§ Your objective: Copy each line of the listing where the word "auch" can be found.

§ Source information:
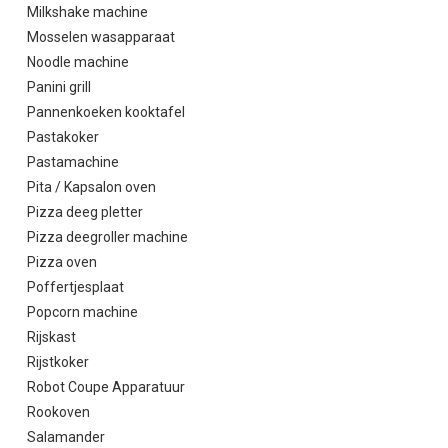
Milkshake machine
Mosselen wasapparaat
Noodle machine
Panini grill
Pannenkoeken kooktafel
Pastakoker
Pastamachine
Pita / Kapsalon oven
Pizza deeg pletter
Pizza deegroller machine
Pizza oven
Poffertjesplaat
Popcorn machine
Rijskast
Rijstkoker
Robot Coupe Apparatuur
Rookoven
Salamander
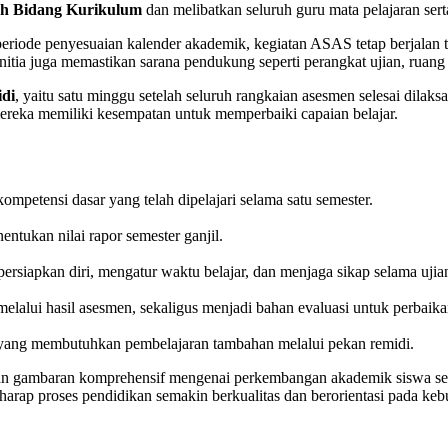
ah Bidang Kurikulum
dan melibatkan seluruh guru mata pelajaran serta
riode penyesuaian kalender akademik, kegiatan ASAS tetap berjalan t
itia juga memastikan sarana pendukung seperti perangkat ujian, ruang 
di
, yaitu satu minggu setelah seluruh rangkaian asesmen selesai dila
ereka memiliki kesempatan untuk memperbaiki capaian belajar.
mpetensi dasar yang telah dipelajari selama satu semester.
ntukan nilai rapor semester ganjil.
rsiapkan diri, mengatur waktu belajar, dan menjaga sikap selama ujia
elalui hasil asesmen, sekaligus menjadi bahan evaluasi untuk perbaika
 yang membutuhkan pembelajaran tambahan melalui pekan remidi.
gambaran komprehensif mengenai perkembangan akademik siswa sekal
harap proses pendidikan semakin berkualitas dan berorientasi pada kebu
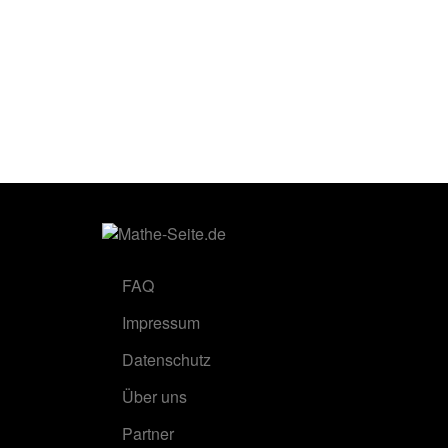
FAQ
Impressum
Datenschutz
Über uns
Partner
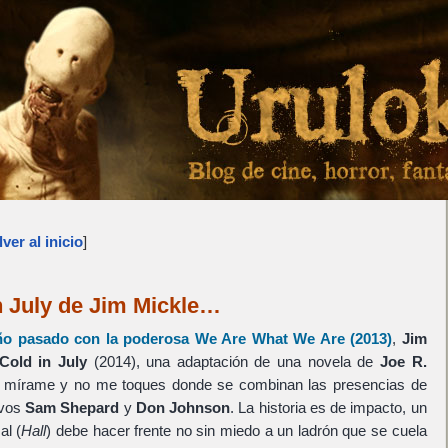
ver al inicio
]
n July de Jim Mickle…
ño pasado con la poderosa
We Are What We Are
(2013)
,
Jim
Cold in July
(2014), una adaptación de una novela de
Joe R.
e mírame y no me toques donde se combinan las presencias de
ivos
Sam Shepard
y
Don Johnson
. La historia es de impacto, un
al (
Hall
) debe hacer frente no sin miedo a un ladrón que se cuela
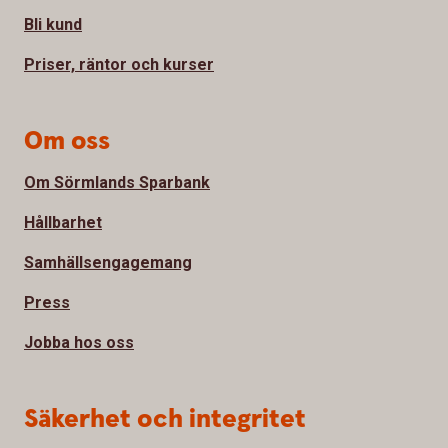
Bli kund
Priser, räntor och kurser
Om oss
Om Sörmlands Sparbank
Hållbarhet
Samhällsengagemang
Press
Jobba hos oss
Säkerhet och integritet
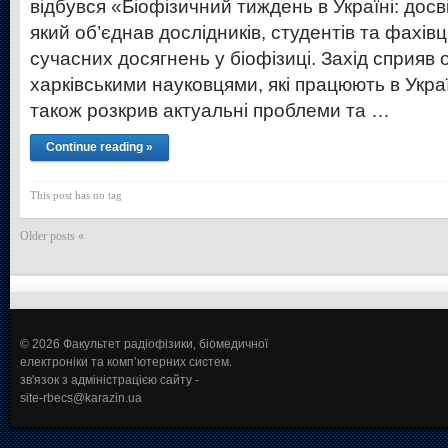
відбувся «Біофізичний тиждень в Україні: досв
який об’єднав дослідників, студентів та фахів
сучасних досягнень у біофізиці. Захід сприяв 
харківськими науковцями, які працюють в Украї
також розкрив актуальні проблеми та …
Continue reading »
This post has no tag
Older posts «
© 2026 Факультет радіофізики, біомедичної
електроніки та комп’ютерних систем.
зв'язок з адміністрацією сайту -
site-rbecs@karazin.ua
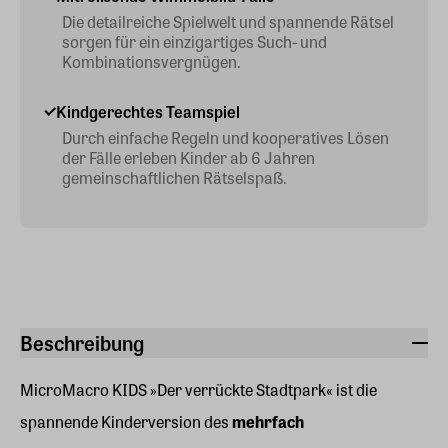
Die detailreiche Spielwelt und spannende Rätsel
sorgen für ein einzigartiges Such- und
Kombinationsvergnügen.
Kindgerechtes Teamspiel
Durch einfache Regeln und kooperatives Lösen
der Fälle erleben Kinder ab 6 Jahren
gemeinschaftlichen Rätselspaß.
Beschreibung
MicroMacro KIDS »Der verrückte Stadtpark« ist die
spannende Kinderversion des
mehrfach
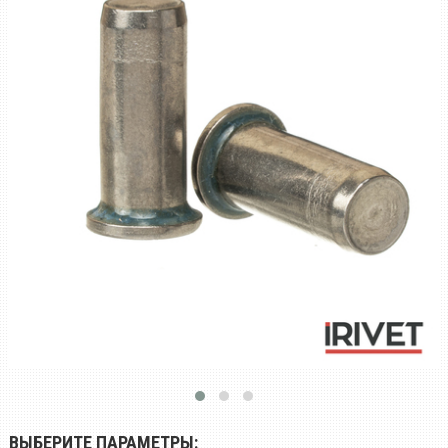
ВЫБЕРИТЕ ПАРАМЕТРЫ:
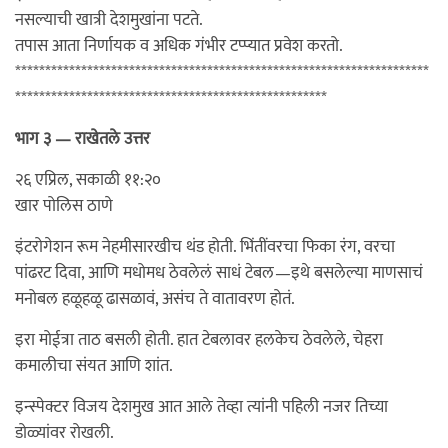
नसल्याची खात्री देशमुखांना पटते.
तपास आता निर्णायक व अधिक गंभीर टप्प्यात प्रवेश करतो.
*********************************************************************
****************************************************
भाग ३ — राखेतले उत्तर
२६ एप्रिल, सकाळी ११:२०
खार पोलिस ठाणे
इंटरोगेशन रूम नेहमीसारखीच थंड होती. भिंतींवरचा फिका रंग, वरचा
पांढरट दिवा, आणि मधोमध ठेवलेलं साधं टेबल—इथे बसलेल्या माणसाचं
मनोबल हळूहळू ढासळावं, असंच ते वातावरण होतं.
इरा मोईत्रा ताठ बसली होती. हात टेबलावर हलकेच ठेवलेले, चेहरा
कमालीचा संयत आणि शांत.
इन्स्पेक्टर विजय देशमुख आत आले तेव्हा त्यांनी पहिली नजर तिच्या
डोळ्यांवर रोखली.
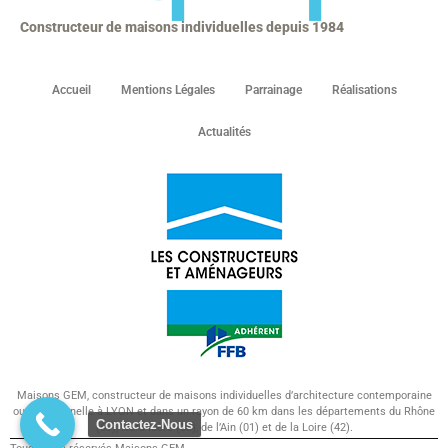
Constructeur de maisons individuelles depuis 1984
Accueil
Mentions Légales
Parrainage
Réalisations
Actualités
Maisons GEM, constructeur de maisons individuelles d’architecture contemporaine
ou traditionnelle à LYON et dans un rayon de 60 km dans les départements du Rhône
Contactez-Nous
(69), Nord-Isère (38), de l’Ain (01) et de la Loire (42).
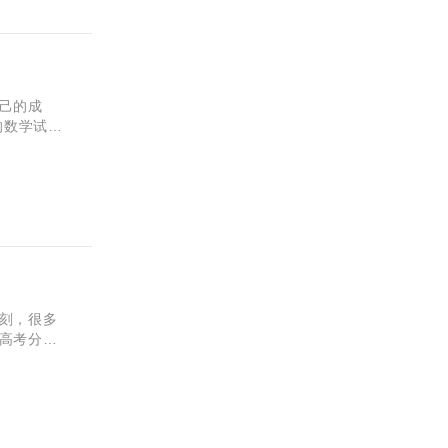
己的成
的数学试题
非常期待
刻，很多
高考分
呢？小编深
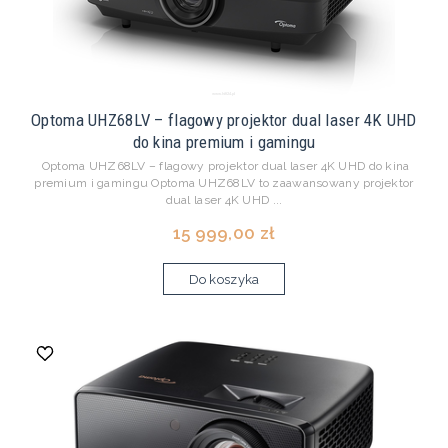
Optoma UHZ68LV – flagowy projektor dual laser 4K UHD
do kina premium i gamingu
Optoma UHZ68LV – flagowy projektor dual laser 4K UHD do kina
premium i gamingu Optoma UHZ68LV to zaawansowany projektor
dual laser 4K UHD ...
15 999,00 zł
Do koszyka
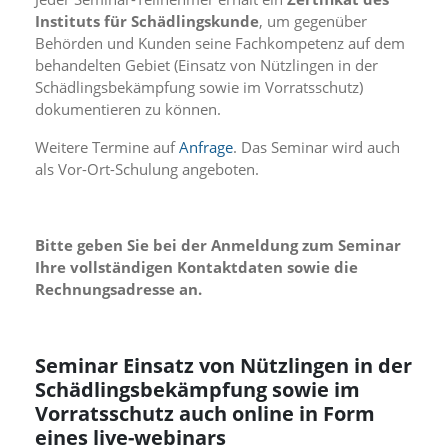
n
Instituts für Schädlingskunde
, um gegenüber
S
Behörden und Kunden seine Fachkompetenz auf dem
i
behandelten Gebiet (Einsatz von Nützlingen in der
e
Schädlingsbekämpfung sowie im Vorratsschutz)
,
d
dokumentieren zu können.
a
s
Weitere Termine auf
Anfrage
. Das Seminar wird auch
s
als Vor-Ort-Schulung angeboten.
d
i
e
t
Bitte geben Sie bei der Anmeldung zum Seminar
e
Ihre vollständigen Kontaktdaten sowie die
c
Rechnungsadresse an.
h
n
i
s
Seminar Einsatz von Nützlingen in der
c
Schädlingsbekämpfung sowie im
h
Vorratsschutz auch online in Form
e
r
eines live-webinars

§ Output:
. Das Seminar wird auch
Vorratsschutz auch online in Form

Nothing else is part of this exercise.